Keyboard shortcuts

Press or to navigate between chapters

Press S or / to search in the book

Press ? to show this help

Press Esc to hide this help

Solutions: 9 — Sort breaks indices

These exercises produce the bug, vary it, and quantify it. The structural fix is in §10.

Exercise 1 — Reproduce the bug

import numpy as np
suits     = np.repeat(np.arange(4, dtype=np.uint8), 13)
ranks     = np.tile(np.arange(13, dtype=np.uint8), 4)
locations = np.zeros(52, dtype=np.uint8)

# Shuffle once so positions are non-trivial
rng = np.random.default_rng(42)
order = rng.permutation(52)
suits[:] = suits[order]; ranks[:] = ranks[order]
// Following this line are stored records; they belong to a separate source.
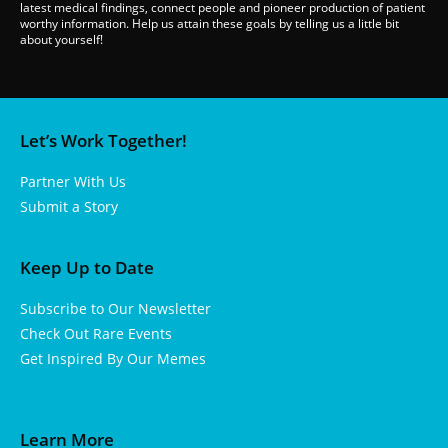
latest medical findings, connect people and pioneer production of patient
worthy information. Help us attain these goals by telling us a little bit
about yourself!
Let’s Work Together!
Partner With Us
Submit a Story
Keep Up to Date
Subscribe to Our Newsletter
Check Out Rare Events
Get Inspired By Our Memes
Learn More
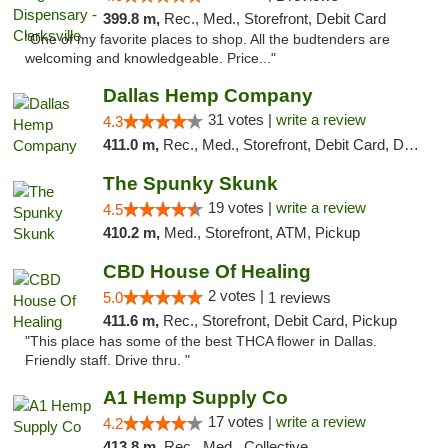
399.8 m,
Rec., Med., Storefront, Debit Card
"One of my favorite places to shop. All the budtenders are
welcoming and knowledgeable. Price..."
Dallas Hemp Company
31 votes |
write a review
4.3
411.0 m,
Rec., Med., Storefront, Debit Card, Delivery, Pickup
The Spunky Skunk
19 votes |
write a review
4.5
410.2 m,
Med., Storefront, ATM, Pickup
CBD House Of Healing
2 votes |
5.0
1 reviews
411.6 m,
Rec., Storefront, Debit Card, Pickup
"This place has some of the best THCA flower in Dallas.
Friendly staff. Drive thru. "
A1 Hemp Supply Co
17 votes |
write a review
4.2
413.8 m,
Rec., Med., Collective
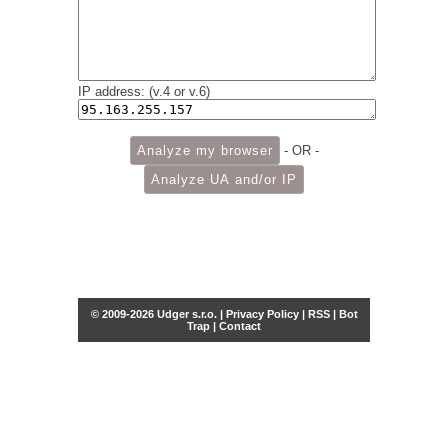
IP address: (v.4 or v.6)
- OR -
© 2009-2026 Udger s.r.o. |
Privacy Policy
|
RSS
|
Bot
Trap
|
Contact
Share this selection
Tweet
Facebook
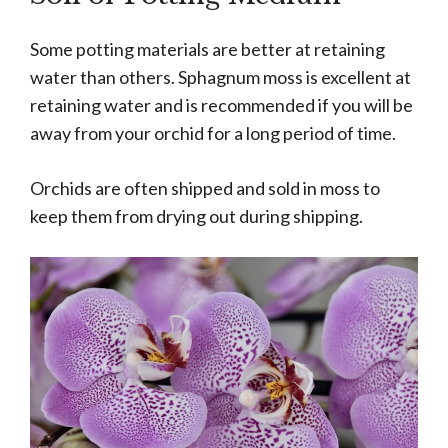
Some potting materials are better at retaining
water than others. Sphagnum moss is excellent at
retaining water and is recommended if you will be
away from your orchid for a long period of time.
Orchids are often shipped and sold in moss to
keep them from drying out during shipping.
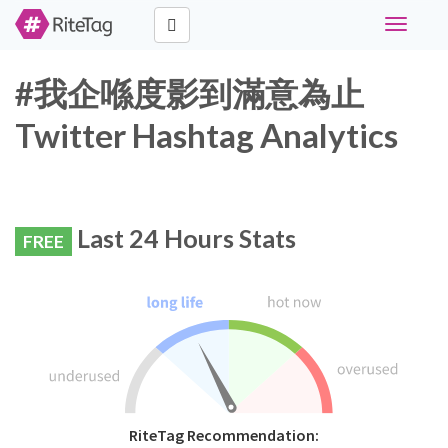
Toggle
navigati
#我企喺度影到滿意為止
Twitter Hashtag Analytics
Last 24 Hours Stats
FREE
RiteTag Recommendation:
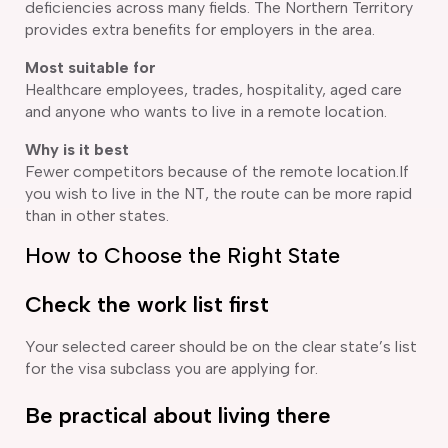
deficiencies across many fields. The Northern Territory
provides extra benefits for employers in the area.
Most suitable for
Healthcare employees, trades, hospitality, aged care
and anyone who wants to live in a remote location.
Why is it best
Fewer competitors because of the remote location.If
you wish to live in the NT, the route can be more rapid
than in other states.
How to Choose the Right State
Check the work list first
Your selected career should be on the clear state’s list
for the visa subclass you are applying for.
Be practical about living there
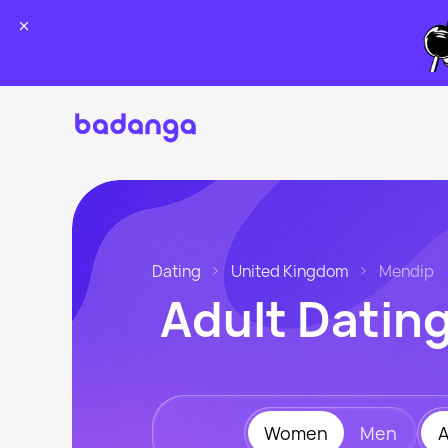
Dating
United Kingdom
Mendip
Adult Datin
Women
Men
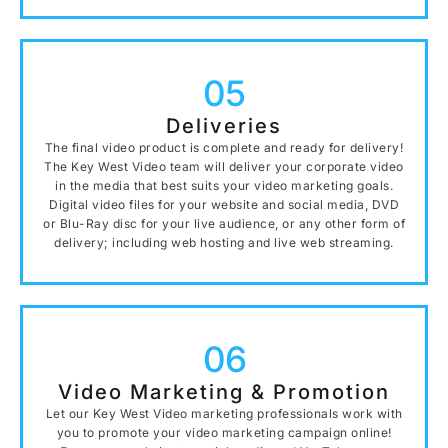
05
Deliveries
The final video product is complete and ready for delivery!
The Key West Video team will deliver your corporate video
in the media that best suits your video marketing goals.
Digital video files for your website and social media, DVD
or Blu-Ray disc for your live audience, or any other form of
delivery; including web hosting and live web streaming.
06
Video Marketing & Promotion
Let our Key West Video marketing professionals work with
you to promote your video marketing campaign online!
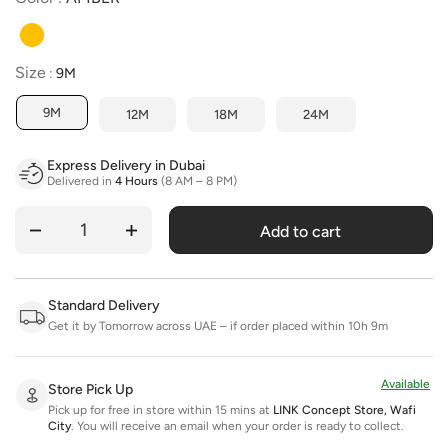
Size
Size
:
9M
9M
12M
18M
24M
Express Delivery in Dubai
Delivered in
4 Hours
(8 AM – 8 PM)
Add to cart
Quantity
Standard Delivery
Get it by Tomorrow across UAE – if order placed within 10h 9m
Available
Store Pick Up
Pick up for free in store within 15 mins at
LINK Concept Store, Wafi
City
.
You will receive an email when your order is ready to collect.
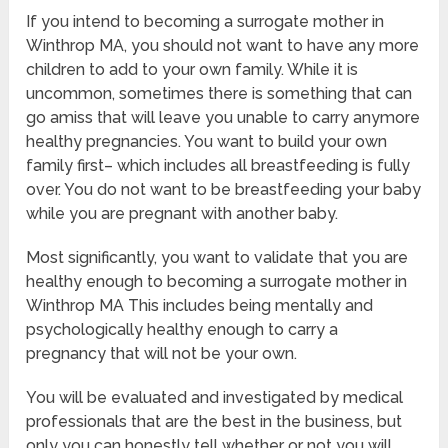
If you intend to becoming a surrogate mother in
Winthrop MA, you should not want to have any more
children to add to your own family. While it is
uncommon, sometimes there is something that can
go amiss that will leave you unable to carry anymore
healthy pregnancies. You want to build your own
family first– which includes all breastfeeding is fully
over. You do not want to be breastfeeding your baby
while you are pregnant with another baby.
Most significantly, you want to validate that you are
healthy enough to becoming a surrogate mother in
Winthrop MA This includes being mentally and
psychologically healthy enough to carry a
pregnancy that will not be your own.
You will be evaluated and investigated by medical
professionals that are the best in the business, but
only you can honestly tell whether or not you will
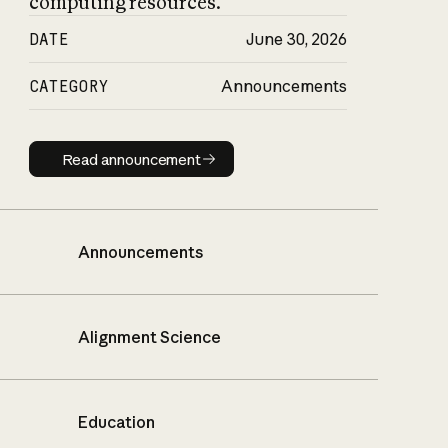
computing resources.
DATE
June 30, 2026
CATEGORY
Announcements
Read announcement
Read announcement
Announcements
Alignment Science
Education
# Player 1 records indices [3, 17, 21, 28, 41]
held = [3, 17, 21, 28, 41]
locations[held] = 1
print("before sort:",
      [f"{RANK[ranks[i]]}{SUIT[suits[i]]}" for i in held])
# ['K♦', '3♣', 'A♦', '4♥', 'A♠']

# Sort the columns themselves by suit
order = np.argsort(suits, kind="stable")
suits[:]     = suits[order]
ranks[:]     = ranks[order]
locations[:] = locations[order]

print("after sort:",
      [f"{RANK[ranks[i]]}{SUIT[suits[i]]}" for i in held])
# ['10♠', 'Q♥', '3♥', '9♦', 'J♣']

Slots [3, 17, 21, 28, 41] now hold completely different cards. Player 1’s reference list has not changed; the slot contents have. The same line of code (ranks[3]) returns a different value before and after the sort. The bug is not in the sort; the bug is that the index was never a name for the card.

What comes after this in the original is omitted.